Problem: Every line of the records below from the line with "Comprendre les bases de l’harmonie" up to and including the line with "exploration des harmonies" must be reproduced exactly, and no line outside that range.

=== Begin Enclosure ===

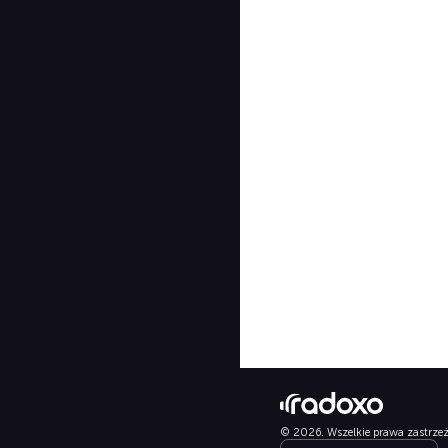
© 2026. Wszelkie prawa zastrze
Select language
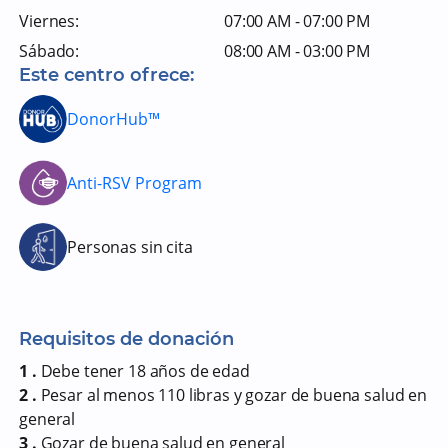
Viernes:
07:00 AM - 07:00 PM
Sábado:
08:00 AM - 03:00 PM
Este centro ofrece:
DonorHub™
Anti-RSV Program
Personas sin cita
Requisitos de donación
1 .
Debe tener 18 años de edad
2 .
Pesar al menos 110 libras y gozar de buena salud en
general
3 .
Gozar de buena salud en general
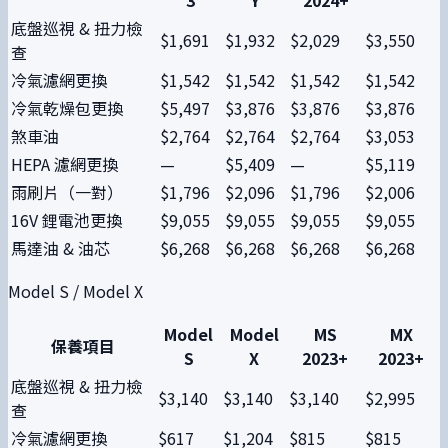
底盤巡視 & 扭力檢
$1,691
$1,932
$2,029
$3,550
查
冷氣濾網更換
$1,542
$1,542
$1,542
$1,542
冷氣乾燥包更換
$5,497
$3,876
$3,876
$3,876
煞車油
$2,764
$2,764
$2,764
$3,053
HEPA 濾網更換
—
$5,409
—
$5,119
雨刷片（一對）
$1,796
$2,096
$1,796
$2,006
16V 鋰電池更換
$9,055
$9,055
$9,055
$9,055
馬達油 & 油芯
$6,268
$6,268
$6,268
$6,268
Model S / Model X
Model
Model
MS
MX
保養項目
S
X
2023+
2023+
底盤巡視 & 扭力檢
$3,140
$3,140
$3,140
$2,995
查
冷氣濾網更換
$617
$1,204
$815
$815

=== End Enclosure ===
=== Begin Enclosure ===

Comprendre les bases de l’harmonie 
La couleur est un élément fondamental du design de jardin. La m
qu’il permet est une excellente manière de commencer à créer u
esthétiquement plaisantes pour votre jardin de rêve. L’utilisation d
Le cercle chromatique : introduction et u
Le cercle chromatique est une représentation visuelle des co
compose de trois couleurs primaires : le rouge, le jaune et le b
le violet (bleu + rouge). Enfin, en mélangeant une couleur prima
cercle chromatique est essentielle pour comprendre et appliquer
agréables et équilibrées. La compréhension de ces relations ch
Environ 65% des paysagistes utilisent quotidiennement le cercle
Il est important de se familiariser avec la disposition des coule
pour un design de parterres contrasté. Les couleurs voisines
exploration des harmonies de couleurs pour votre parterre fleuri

=== End Enclosure ===

Task result:
Comprendre les bases de l’harmonie 
La couleur est un élément fondamental du design de jardin. La m
qu’il permet est une excellente manière de commencer à créer u
esthétiquement plaisantes pour votre jardin de rêve. L’utilisation d
Le cercle chromatique : introduction et u
Le cercle chromatique est une représentation visuelle des co
compose de trois couleurs primaires : le rouge, le jaune et le b
le violet (bleu + rouge). Enfin, en mélangeant une couleur prima
cercle chromatique est essentielle pour comprendre et appliquer
agréables et équilibrées. La compréhension de ces relations ch
Environ 65% des paysagistes utilisent quotidiennement le cercle
Il est important de se familiariser avec la disposition des coule
pour un design de parterres contrasté. Les couleurs voisines
exploration des harmonies de couleurs pour votre parterre fleuri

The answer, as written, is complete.